¹ Cancer Registry of Norway, Norwegian Institute of Public Health, Oslo, Norway; ² Division of Cancer Epidemiology and Genetics, National Cancer Institute, National Institutes of Health, Bethesda, Maryland, United States; ³ International Agency for Research on Cancer, Lyon, France; ⁴ Infections and Cancer Epidemiology, German Cancer Research Center, Heidelberg, Germany

Background and Objective
HPV-related oropharyngeal cancer is increasing rapidly worldwide in both men and women, yet no effective screening strategies currently exist and most patients are diagnosed only after symptoms develop, limiting opportunities for early intervention and prevention. Circulating antibodies to HPV16 E6 oncoprotein are a strong marker of oropharyngeal squamous cell carcinoma (OPSCC). Previously, HPV16-E6 seroconversion was detected 6–28 years before cancer diagnosis but in the present study, we complemented serologic measurements with HPV DNA and RNA genotyping of tumor tissue from the same OPSCC patients. Furthermore, we refined estimates of the timing of—and age at—HPV16-E6 seroconversion preceding HPV-driven OPSCC, and examined whether these estimates vary by key covariates such as tobacco use.
Methods
307 OPSCC cases were identified from the prospective Janus Serum Bank Cohort in Norway enrolled from 1972 to 2004. Pre-diagnostic samples were analyzed for antibodies against HPV16 and other oncogenic HPV type peptides by multiplex serology. Diagnostic formalin-fixed paraffin-embedded tumor blocks were obtained and HPV DNA and RNA genotyped by Multiplex Papillomavirus Genotyping and HPV type-specific E6*I RNA assays. Cancers positive for DNA and RNA of the same HPV type were regarded as “HPV-driven”. Information about smoking status at time of pre- diagnostic sample was available from questionnaires. For every HPV16-driven cancer, an age and time interval for HPV16-E6 seroconversion was inferred and the Turnbull estimator for interval-censored data was applied.
Results
Out of 242 OPSCC cases with a retrieved and successfully sectioned tumor block, 221 (83.7%) had a valid HPV DNA/RNA cancer tissue test. The proportion of OPSCC driven by HPV increased rapidly from 1990 (0%) to 2010 (over 60%). The majority of the HPV-driven OPSCC cases were caused by HPV16 (55.2% of all OPSCC cases), followed by HPV33 (5.4%), HPV18 (0,9%) and HPV35,39,45,59 (0,5%, each). All patients developing HPV16-driven cancer within 10 years from blood draw were HPV16-E6 seropositive.

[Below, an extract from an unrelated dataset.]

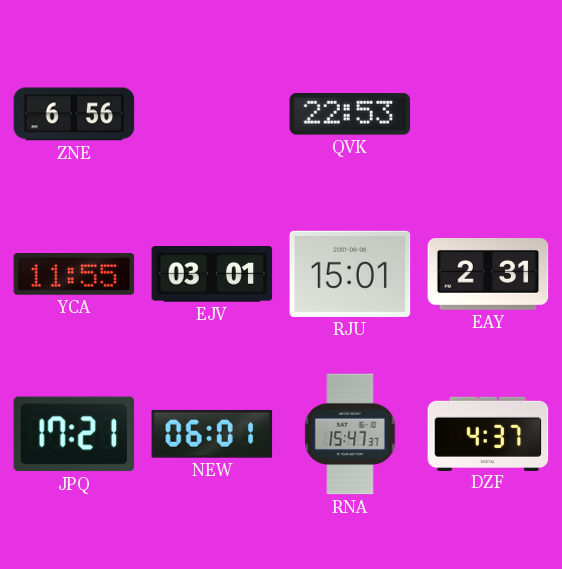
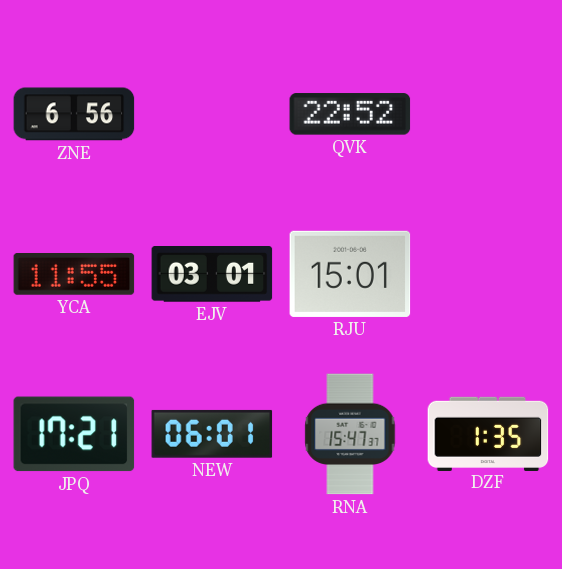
QVK: 22:53 -> 22:52
EAY: 2:31 -> none
DZF: 4:37 -> 1:35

The estimated median age of HPV16-E6 seroconversion for HPV16 driven cancers was 43 years with an interquartile range (IQR) of 41-46, and the median time from seroconversion to HPV16-driven cancer was 16 years (IQR: 12-22). Current smokers had a much shorter time from seroconversion to cancer than former and never smokers (median of 14 vs 18 and 21 years).
Conclusions/Implications.
HPV16-E6–seropositive individuals who were smokers at the time of blood draw developed HPV16-driven OPSCC 8 years earlier than seropositive individuals who never smoked, suggesting a risk-based approach with intensified follow-up of HPV16-E6–seropositive smokers. The estimated age at HPV16-E6 seroconversion suggests that the cancer-causing HPV infection may be acquired after the mid-20s, informing the design and timing of HPV vaccination policies, including catch-up vaccination.